Because I Said So
There’s something compelling about a book collection that has a focus and a set of rules entirely of your own making, one that includes titles you alone deem important and is complete only when you say so. Sometimes collections like this are regarded to be of sufficient importance that research libraries come calling, with requests to mount exhibitions or to acquire the materials for their own scholarly purposes.
The outstanding example of this phenomenon, in my view, is the George Arents Collection on Tobacco, thousands of objects in 20 languages—broadsides, cigarette labels, advertising ephemera, literary manuscripts, trading cards, books too, of course—all related in one way or another to the history and lore of the “evil weed.” Gathered in the early years of the 20th century by a former executive of the American Tobacco Company—George Arents didn’t think smoking was evil at all—it is now a choice holding of the New York Public Library, with a room and a staff of its very own on the third floor.
Board had a volume printed on dried pasta held together by steel bolts.
A collection I particularly admire—I wrote about it in A Gentle Madness—was the brainchild of the late Fred J. Board of Stamford, Conn. A resourceful man who collected miniature books and guides published by the WPA’s Federal Writers Project, Board also collected a bibliographical mélange under the general rubric of “oddities.” To be fair, the idea was not of Board’s own invention—the endeavor was inspired by Bookman’s Bedlam, a 1955 book written by Walter Hart Blumenthal. Board bought Blumenthal’s collection en bloc and then augmented with his own additions. Still, he took it to such bold new heights that the concept pretty much became his alone.
Among Board’s treasures was a book shaped like the state of Georgia, an atlas 5' 9" long, tomes salvaged from sunken ships, books bound in skin (human and otherwise), a volume printed on purple paper. He had a volume printed on dried pasta held together by steel bolts, and another still that opened like an accordion. Board owned several hundred of these oddities, all of which had something to say not only about the people who conceived them, but about the person who saw merit in assuring their preservation. “The beauty about my collection is that it’s endless,” Board told me. “There’s no bibliography, there are hundreds of curious things in the world, and I’m the one who decides what is strange and unusual.”
I guess what I like most about this kind of dynamic is its subjectivity, a quality I sensed immediately in a recent exhibition at the Boston Public Library, “Covering Photography: Imitation, Influence and Coincidence,” a show of books collected by professional photographer Karl Baden, an art instructor at Boston College. The books shown in 17 display cases at the public library represent only a fraction of the 2,500 Baden has collected over the past 30 years; and you might say they’re merely a sideline to his main collection. (Baden wrote about his principal pursuit, the history of photography, in a “How I Got Started” piece for the January/February 2007 issue of FB&C.) But as kindred spirits to the collections of George Arents and Fred Board, they’re of uncommon interest to me.

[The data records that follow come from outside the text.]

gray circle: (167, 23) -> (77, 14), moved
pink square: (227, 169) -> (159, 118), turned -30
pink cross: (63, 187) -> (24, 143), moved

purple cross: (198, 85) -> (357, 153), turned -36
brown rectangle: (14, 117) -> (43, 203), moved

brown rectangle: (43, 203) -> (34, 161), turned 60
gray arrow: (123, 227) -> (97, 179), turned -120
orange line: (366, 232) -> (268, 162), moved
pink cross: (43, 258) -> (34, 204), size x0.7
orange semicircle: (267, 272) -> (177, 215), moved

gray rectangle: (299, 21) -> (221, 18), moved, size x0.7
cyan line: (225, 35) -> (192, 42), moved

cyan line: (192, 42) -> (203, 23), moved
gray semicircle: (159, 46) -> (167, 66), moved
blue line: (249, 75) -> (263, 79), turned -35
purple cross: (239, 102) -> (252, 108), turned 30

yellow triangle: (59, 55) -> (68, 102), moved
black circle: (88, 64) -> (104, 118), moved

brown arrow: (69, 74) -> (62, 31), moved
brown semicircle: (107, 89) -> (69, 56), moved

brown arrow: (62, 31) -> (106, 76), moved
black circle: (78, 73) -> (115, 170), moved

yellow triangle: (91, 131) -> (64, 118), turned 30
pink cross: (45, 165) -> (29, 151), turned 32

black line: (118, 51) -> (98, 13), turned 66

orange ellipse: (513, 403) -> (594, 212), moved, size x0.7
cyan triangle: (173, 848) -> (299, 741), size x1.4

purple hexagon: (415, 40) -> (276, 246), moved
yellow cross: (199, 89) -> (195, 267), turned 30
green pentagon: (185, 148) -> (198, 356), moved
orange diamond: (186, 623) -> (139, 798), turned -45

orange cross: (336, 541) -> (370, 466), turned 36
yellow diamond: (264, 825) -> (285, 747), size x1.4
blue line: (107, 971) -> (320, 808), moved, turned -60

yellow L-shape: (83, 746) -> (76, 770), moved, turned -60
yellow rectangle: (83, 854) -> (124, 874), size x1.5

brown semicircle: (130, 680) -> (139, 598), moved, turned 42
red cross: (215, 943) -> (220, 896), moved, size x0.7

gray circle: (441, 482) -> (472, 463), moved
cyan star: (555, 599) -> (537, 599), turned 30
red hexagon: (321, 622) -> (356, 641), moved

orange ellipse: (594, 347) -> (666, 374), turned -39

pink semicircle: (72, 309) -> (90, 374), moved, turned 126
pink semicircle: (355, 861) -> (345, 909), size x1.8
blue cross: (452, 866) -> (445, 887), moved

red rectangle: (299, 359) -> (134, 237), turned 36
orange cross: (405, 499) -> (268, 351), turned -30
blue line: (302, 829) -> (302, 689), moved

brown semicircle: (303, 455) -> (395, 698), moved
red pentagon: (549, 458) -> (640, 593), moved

The object of Baden’s passion in this case is not the books’ content, but the distinctive jackets that adorn them. “The books,” Baden explains in the online introduction to the exhibition, “are not here because of their content; they are here because of their covers: storyline, subject matter—everything that takes place between the covers is, for the purposes of this show, secondary, if not incidental.” The Boston exhibition—which will travel later this year to Syracuse University, where Baden, 56, earned an undergraduate degree in 1974—included 57 books with jacket art that either used outright, or through what he calls imitation, influence or coincidence, representations of photographs by such masters as Man Ray, Dorothea Lange, Walker Evans, and Henri Cartier-Bresson. (For those interested in knowing more about the complete collection, Baden has a website that is fully searchable by photographer, author, publisher, publication date, and designer; he also posts, on a regular basis, “covers of the month,” one of the more recent installments, photos from the Depression.
“Because of my profession, I am interested in the history of photography, and I have collected that rather thoroughly,” Baden told me in a recent interview. “I began the other collection as a derivative pursuit, mainly because I really enjoy the thrill of the hunt. One of my rules of collecting is that I do not buy these books on the Internet. I know that if I want a certain book, I can find it online, but for me, as a collector, it’s about thinking actively, it’s about looking for something that gets passed up. This sideline collection allows me to do that, because I have to know it when I see it. When you pick one of these books up out of the pile, you realize that it has some sort of value. That’s what I enjoy. I never pay more than a couple dollars for any of these, and I have paid as little as ten cents.”
The way the process works is fairly straightforward, Baden continued. “I’ll look at a book, and say, ‘That looks like an Ansel Adams photograph.’ Sometimes the covers are very similar to famous photographs, and sometimes they are an actual re-doing of a photograph in another medium, a restaging. To cite one example: there is a very famous photograph taken in Times Square by Dennis Stock for Magnum that clearly inspired the cover art for the hardcover edition of John McEnroe’s autobiography, You Cannot Be Serious. There’s no doubt it’s meant to reference that photograph—so you ask yourself, why? To make this kind of collection work, needless to say, have to know the original photographs. That’s where I get my edge.”